Update: Network details

The database server is hosted on a different network and is networked via a VLAN I believe. The servers are load balanced, which * I think * may be done using a firewall rather than a proper load balancer.

UPDATE 2

The problem was that SQL was configured to allow both TCP and Named Pipes. Sometimes it would try and connect with the latter which doesn't use the standard SQL port. The solution was to prefix the data source/server in the connection string with Data Source=tcp:xxx.xxx.xx.xxx to always ensure it connects via TCP


Solution

  • It wasn't related to Sitecore, but I have previously seen a very similar situation with another Content Management system. I also had a similar challenge with infrastructure staff being convinced the database server was fine, and that the problem was with the website.

    I suspected a network issue, so my approach was:

    1. I wrote a SQL script which could be run from the command line and would show up the same connectivity issue.

    2. I ran that script on a web server and I ran the script on the database server itself. I recorded the outcomes and compared them.

    My tests showed that the error could not be reproduced at all when the script ran on the DB server, but that it did occur when run from the web server's command line. That was evidence to back up my hunch that the issue was connectivity related, and did not relate to either the website or the database server.

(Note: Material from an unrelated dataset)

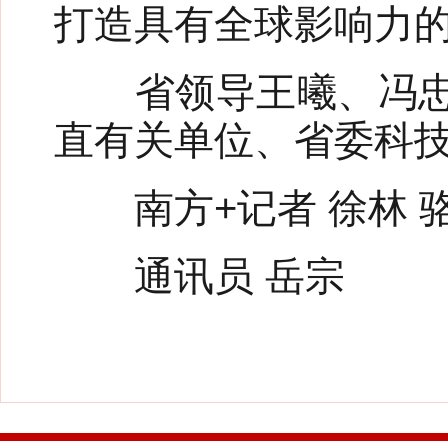
打造具有全球影响力
省领导王曦、冯忠华
直有关单位、省委科
南方+记者 徐林 
通讯员 岳宗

    That focused attention on the setup of the firewall dividing the website's DMZ from the internal network the SQL server was on. This firewall was a load-balanced pair - and we were eventually able to find a subtle configuration difference which was causing the second box to terminate connections which had been started through the first box.

    It seems unlikely that that specific issue would be causing the problem for you - but you may find the overall approach of coming up with tests which can help localise the cause of the problem helpful?